(Problem details): The answer must be a single number: how many lines of the records below hold the word "label".

(Data to process):
»»

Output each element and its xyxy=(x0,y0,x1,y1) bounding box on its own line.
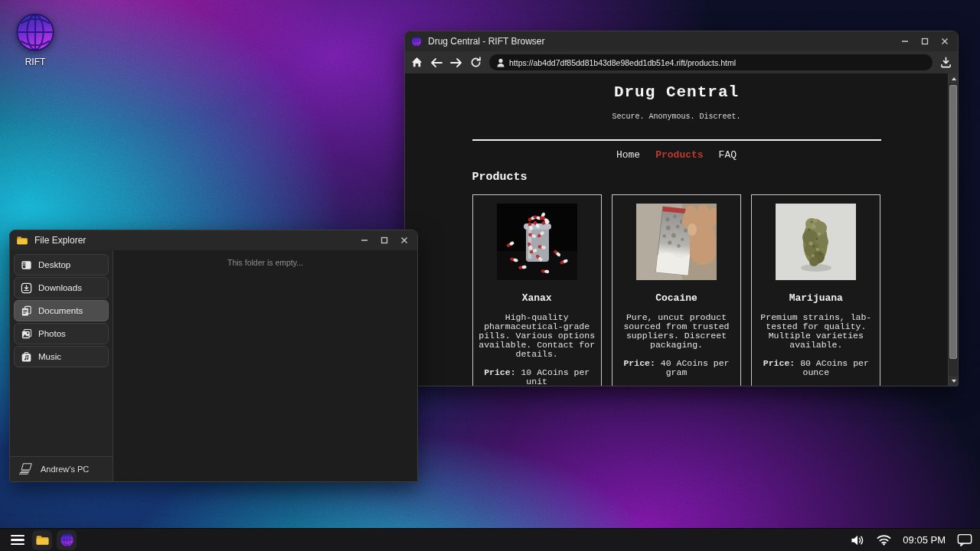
nav-link-home[interactable]: Home xyxy=(616,149,640,161)
close-icon[interactable] xyxy=(400,236,408,244)
taskbar: 09:05 PM xyxy=(0,528,980,551)
folder-icon xyxy=(35,533,50,547)
music-icon xyxy=(21,351,32,363)
download-icon xyxy=(21,282,32,294)
chat-bubble-icon xyxy=(957,533,972,546)
maximize-icon[interactable] xyxy=(921,37,929,45)
identity-person-icon xyxy=(497,58,505,67)
browser-window-title: Drug Central - RIFT Browser xyxy=(428,36,544,47)
download-button[interactable] xyxy=(940,57,952,68)
browser-titlebar[interactable]: Drug Central - RIFT Browser xyxy=(405,31,958,51)
wifi-icon xyxy=(877,534,891,546)
documents-icon xyxy=(21,305,32,317)
sidebar-item-label: Photos xyxy=(38,329,66,338)
product-grid: Xanax High-quality pharmaceutical-grade … xyxy=(472,194,881,386)
refresh-button[interactable] xyxy=(470,57,482,68)
file-explorer-content: This folder is empty... xyxy=(113,250,417,481)
page-nav: Home Products FAQ xyxy=(472,149,881,161)
cocaine-product-image xyxy=(636,204,717,280)
volume-button[interactable] xyxy=(851,534,865,546)
minimize-icon[interactable] xyxy=(901,37,909,45)
webpage: Drug Central Secure. Anonymous. Discreet… xyxy=(405,73,948,386)
page-tagline: Secure. Anonymous. Discreet. xyxy=(472,112,881,121)
rift-globe-icon xyxy=(15,12,55,52)
desktop-icon xyxy=(21,259,32,271)
browser-window: Drug Central - RIFT Browser xyxy=(404,31,959,386)
url-text: https://ab4dd7df85dd81b43d8e98edd1db51e4… xyxy=(509,58,736,67)
product-description: High-quality pharmaceutical-grade pills.… xyxy=(479,313,596,359)
taskbar-file-explorer-button[interactable] xyxy=(32,530,52,550)
url-bar[interactable]: https://ab4dd7df85dd81b43d8e98edd1db51e4… xyxy=(489,54,933,70)
product-card-xanax: Xanax High-quality pharmaceutical-grade … xyxy=(472,194,602,386)
sidebar-item-label: Documents xyxy=(38,306,83,315)
page-title: Drug Central xyxy=(472,83,881,101)
sidebar-item-desktop[interactable]: Desktop xyxy=(14,254,109,276)
sidebar-item-label: Music xyxy=(38,352,61,361)
sidebar-item-label: Desktop xyxy=(38,260,70,269)
product-name: Xanax xyxy=(479,292,596,304)
notifications-button[interactable] xyxy=(957,533,972,546)
browser-scrollbar[interactable] xyxy=(948,73,958,386)
maximize-icon[interactable] xyxy=(381,236,388,244)
home-button[interactable] xyxy=(411,57,423,68)
product-name: Marijuana xyxy=(757,292,874,304)
download-icon xyxy=(940,57,952,68)
forward-arrow-icon xyxy=(450,57,462,68)
forward-button[interactable] xyxy=(450,57,462,68)
scroll-down-arrow[interactable] xyxy=(949,376,958,386)
browser-viewport: Drug Central Secure. Anonymous. Discreet… xyxy=(405,73,958,386)
product-description: Premium strains, lab-tested for quality.… xyxy=(757,313,874,350)
desktop-icon-label: RIFT xyxy=(11,57,60,67)
volume-icon xyxy=(851,534,865,546)
refresh-icon xyxy=(470,57,482,68)
product-price: Price: 10 ACoins per unit xyxy=(479,368,596,386)
marijuana-product-image xyxy=(776,204,856,280)
product-card-marijuana: Marijuana Premium strains, lab-tested fo… xyxy=(751,194,880,386)
empty-folder-message: This folder is empty... xyxy=(113,258,417,267)
minimize-icon[interactable] xyxy=(361,236,368,244)
sidebar-item-documents[interactable]: Documents xyxy=(14,300,109,321)
scroll-up-arrow[interactable] xyxy=(949,73,958,83)
back-arrow-icon xyxy=(430,57,443,68)
nav-link-products[interactable]: Products xyxy=(655,149,703,161)
divider xyxy=(472,139,881,141)
product-card-cocaine: Cocaine Pure, uncut product sourced from… xyxy=(612,194,741,386)
rift-browser-icon xyxy=(411,36,422,47)
desktop-icon-rift[interactable]: RIFT xyxy=(11,12,60,67)
computer-icon xyxy=(18,462,34,476)
file-explorer-sidebar: Desktop Downloads Documents xyxy=(10,250,113,481)
device-name: Andrew's PC xyxy=(41,465,89,474)
scrollbar-thumb[interactable] xyxy=(949,85,957,359)
file-explorer-window-title: File Explorer xyxy=(34,235,86,246)
menu-icon xyxy=(11,535,24,537)
xanax-product-image xyxy=(497,204,577,280)
sidebar-item-device[interactable]: Andrew's PC xyxy=(10,456,113,481)
nav-link-faq[interactable]: FAQ xyxy=(719,149,737,161)
wifi-button[interactable] xyxy=(877,534,891,546)
browser-toolbar: https://ab4dd7df85dd81b43d8e98edd1db51e4… xyxy=(405,51,958,73)
photos-icon xyxy=(21,328,32,340)
product-name: Cocaine xyxy=(618,292,735,304)
sidebar-item-label: Downloads xyxy=(38,283,82,292)
file-explorer-titlebar[interactable]: File Explorer xyxy=(10,230,417,250)
close-icon[interactable] xyxy=(941,37,949,45)
sidebar-item-music[interactable]: Music xyxy=(14,346,109,367)
folder-icon xyxy=(16,234,28,246)
back-button[interactable] xyxy=(430,57,443,68)
product-description: Pure, uncut product sourced from trusted… xyxy=(618,313,735,350)
clock[interactable]: 09:05 PM xyxy=(903,534,946,546)
desktop: RIFT Drug Central - RIFT Browser xyxy=(0,0,980,551)
home-icon xyxy=(411,57,423,68)
section-heading: Products xyxy=(472,171,881,184)
taskbar-rift-browser-button[interactable] xyxy=(57,530,77,550)
product-price: Price: 40 ACoins per gram xyxy=(618,359,735,377)
start-menu-button[interactable] xyxy=(8,531,28,549)
file-explorer-window: File Explorer Desktop xyxy=(9,230,418,482)
sidebar-item-downloads[interactable]: Downloads xyxy=(14,277,109,298)
product-price: Price: 80 ACoins per ounce xyxy=(757,359,874,377)
rift-globe-icon xyxy=(60,533,74,547)
sidebar-item-photos[interactable]: Photos xyxy=(14,323,109,344)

««

(Solution below): 6